Ella se fue de Erasmus, ella recorrió media Europa en Interrail, ella cruzó el charco, ella conoció a gente de otros lares… ella volvió hablando raro. Después aprobó oposiciones del Estado, anduvo por la capital completando sus prácticas y ya, ahí, la perdimos.

En su peculiar transitar por la vida, se enriqueció de experiencias y cambió radicalmente el modo de hablar. Y no, no es que tenga facilidad para que se le peguen expresiones o formas de hablar de otros lugares. Mari, al hablar en inglés, decía “sank” y no “zanks” (pronunciación del inglés “thanks”), así que eso de la permeabilidad no era.

Mari tenía su peculiar forma de hablar, autóctona y muy arraigada. Y se le entendía perfectamente, pero Mari era más de su barrio que la tienda de ultramarinos de la esquina, que sigue vendiendo chacina al corte en papel de doña fea (de estraza, para las/os no iniciadas/os).

Mari se crió en la peluquería que su madre montó en el salón de su casa, de la que salen señoras peinadas en serie, en la que se cocinan todos los cotilleos del pueblo.

Mari se ha sentado a beber “litronas” y comer pipas en el banco del parque hasta las dos de la mañana de cualquier noche de verano.

Pero se echó al mundo, dejó atrás su vieja vida de persona llana y humilde y, para materializar el cambio, volvió hablando de otra manera. Y eso se nota, ¿eh? Porque las expresiones y la forma de hablar de alguien son tan identificativas como el color de ojos. Conforman su esencia.

Fue la comidilla de las reuniones de amigas. Cuando ella hablaba, a su alrededor se multiplicaban las miradas cómplices. Luego se comentaba, claro. No nos culpéis, es que esa manera de expresarse queda artificial.

La cuestión es que Mari no solo cambió su habla, es que también cambió sus valores personales. Fue un combo que desbordó a sus amigas de toda la vida. En una de nuestras reuniones, lanzó sin pudor la impopular opinión de que que ella no tendría una relación de pareja con alguien con una formación inferior a la suya. De hecho, en cuanto encontró la complicidad de otra, puso un ejemplo muy explícito: “Es que, a ver, siendo realistas, ¿qué te puede aportar un albañil?”. Poco le importó que hubiera delante hijas o hermanas de tan nobles profesionales.

¡Jartura con j!

Pareciera que estoy mezclando cosas entre ser una capulla y cambiar de acento, pero no, todo es parte de lo mismo. Mari vio mundo y prosperó, pero, curiosamente, en su presunto desarrollo personal se cargó con nuevos prejuicios y se volvió clasista. Directa e indirectamente. Porque sí, tan clasista es invalidar o despreciar un acento frente a otros como hacer de menos a alguien por su profesión.

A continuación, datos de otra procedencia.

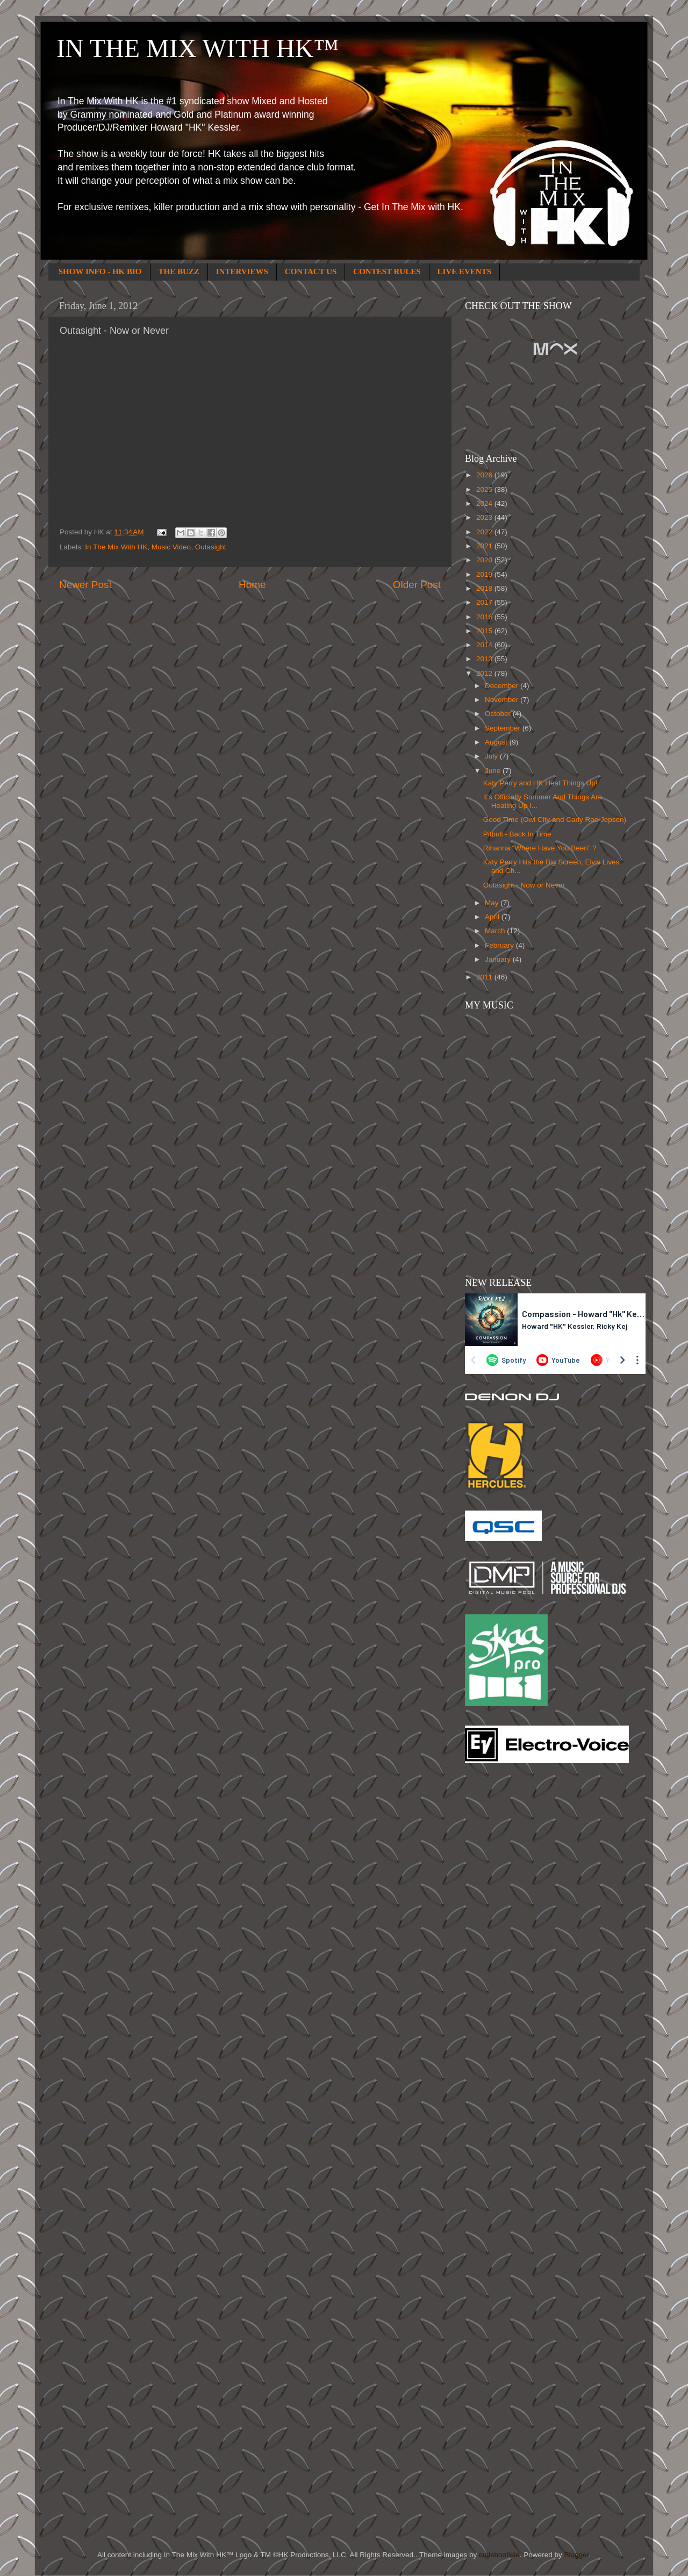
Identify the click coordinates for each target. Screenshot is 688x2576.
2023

Con la amplia y rica variedad de acentos que tiene el idioma español y lo mucho que algunos se empeñan en identificar el supuesto neutro. Neutro como sinónimo de distintivo y bueno, claro. Yo no sé cuál es ese neutro, pero sí sé que tiene una característica: distingue entre la “s” y la “c” al hablar. ¡Cuando la inmensísima mayoría de hispanohablantes no lo hace!

En Andalucía somos viejas sufridoras de ese problema: la supuesta necesidad de hablar “fisno” para aparentar, como decimos con sorna. Ni aquel icónico anuncio de Lola Flores hablando del acento disuade a muchas de esconderlo. Aquí podemos dividir a la gente en tres grandes grupos: quienes lo fuerzan, quienes lo ocultan y el resto. Y al segundo grupo pertenece mi amiga.

Que una cosa es sustituir tus muy informales expresiones cotidianas, las del barrio, por algo más neutro para hacerte entender. Que entiendo que a un vallisoletano no le vas a decir, “Voy ancá güela”, si no “Voy a casa de mi abuela”. Pero, ¿esconder tu acento, Mari? Y, lo peor, hacerlo porque te sientes superior. Po va a sé que no, ía.